Assigned task => Below are the lines to check; count those holding the string "months" and give only the number.

(Page-level text extractions)
============================================================
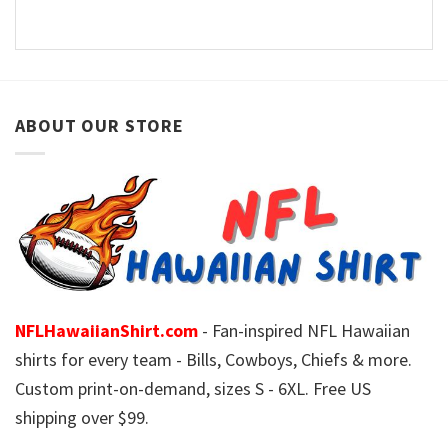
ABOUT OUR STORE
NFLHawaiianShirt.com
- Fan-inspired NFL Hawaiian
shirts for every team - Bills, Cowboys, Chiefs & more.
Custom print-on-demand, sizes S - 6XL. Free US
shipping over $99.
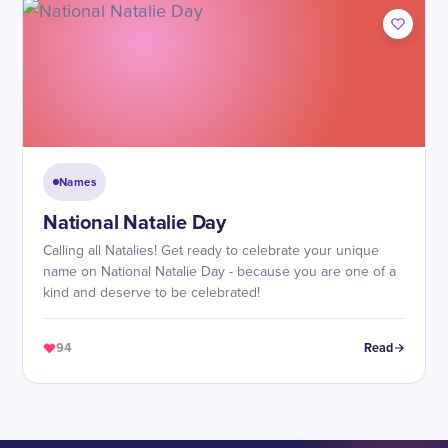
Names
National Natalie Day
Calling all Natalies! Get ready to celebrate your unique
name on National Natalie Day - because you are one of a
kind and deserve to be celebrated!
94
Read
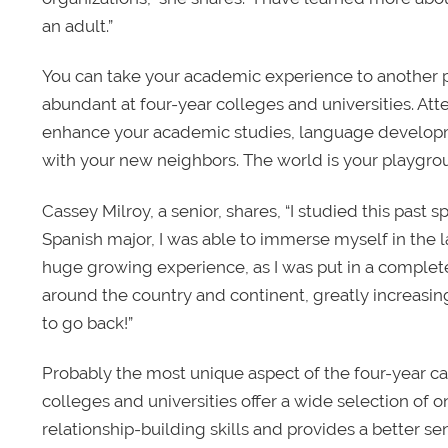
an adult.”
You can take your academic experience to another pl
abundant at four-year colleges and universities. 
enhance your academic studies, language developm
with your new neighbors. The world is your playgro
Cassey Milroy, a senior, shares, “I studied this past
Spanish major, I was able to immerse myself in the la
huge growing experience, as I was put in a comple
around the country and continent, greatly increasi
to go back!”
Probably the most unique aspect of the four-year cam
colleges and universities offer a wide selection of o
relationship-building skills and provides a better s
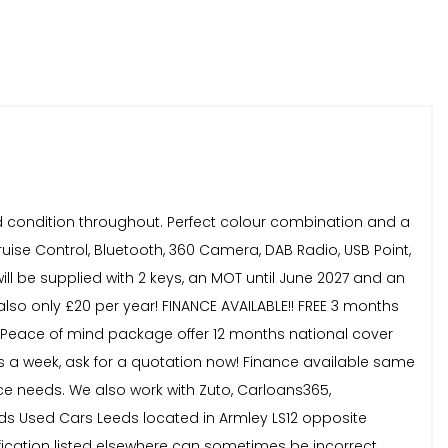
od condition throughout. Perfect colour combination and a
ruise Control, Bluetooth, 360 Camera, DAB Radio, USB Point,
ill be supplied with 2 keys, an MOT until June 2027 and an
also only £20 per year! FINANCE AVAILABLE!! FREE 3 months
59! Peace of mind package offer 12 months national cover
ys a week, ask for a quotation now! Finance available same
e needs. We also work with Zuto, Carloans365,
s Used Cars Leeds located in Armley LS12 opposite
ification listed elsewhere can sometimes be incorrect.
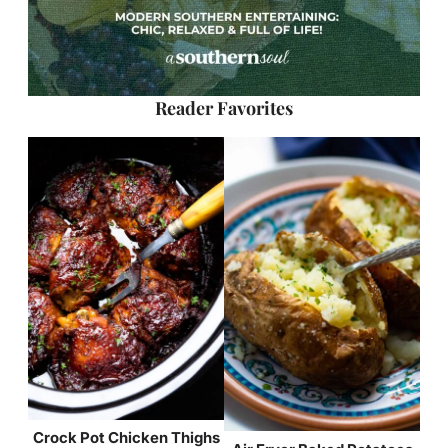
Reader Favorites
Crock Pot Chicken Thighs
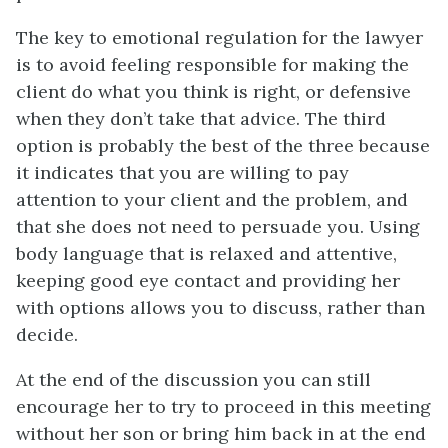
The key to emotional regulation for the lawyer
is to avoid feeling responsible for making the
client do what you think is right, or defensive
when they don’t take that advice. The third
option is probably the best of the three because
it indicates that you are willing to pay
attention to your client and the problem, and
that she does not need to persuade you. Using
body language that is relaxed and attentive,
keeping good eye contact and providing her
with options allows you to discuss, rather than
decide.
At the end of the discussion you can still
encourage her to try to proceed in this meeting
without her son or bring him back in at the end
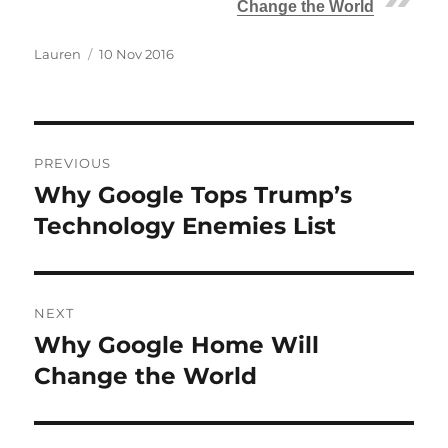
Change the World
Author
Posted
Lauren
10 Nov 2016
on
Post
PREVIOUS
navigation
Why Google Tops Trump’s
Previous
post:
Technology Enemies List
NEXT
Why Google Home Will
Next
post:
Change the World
============================================================
Answer => 2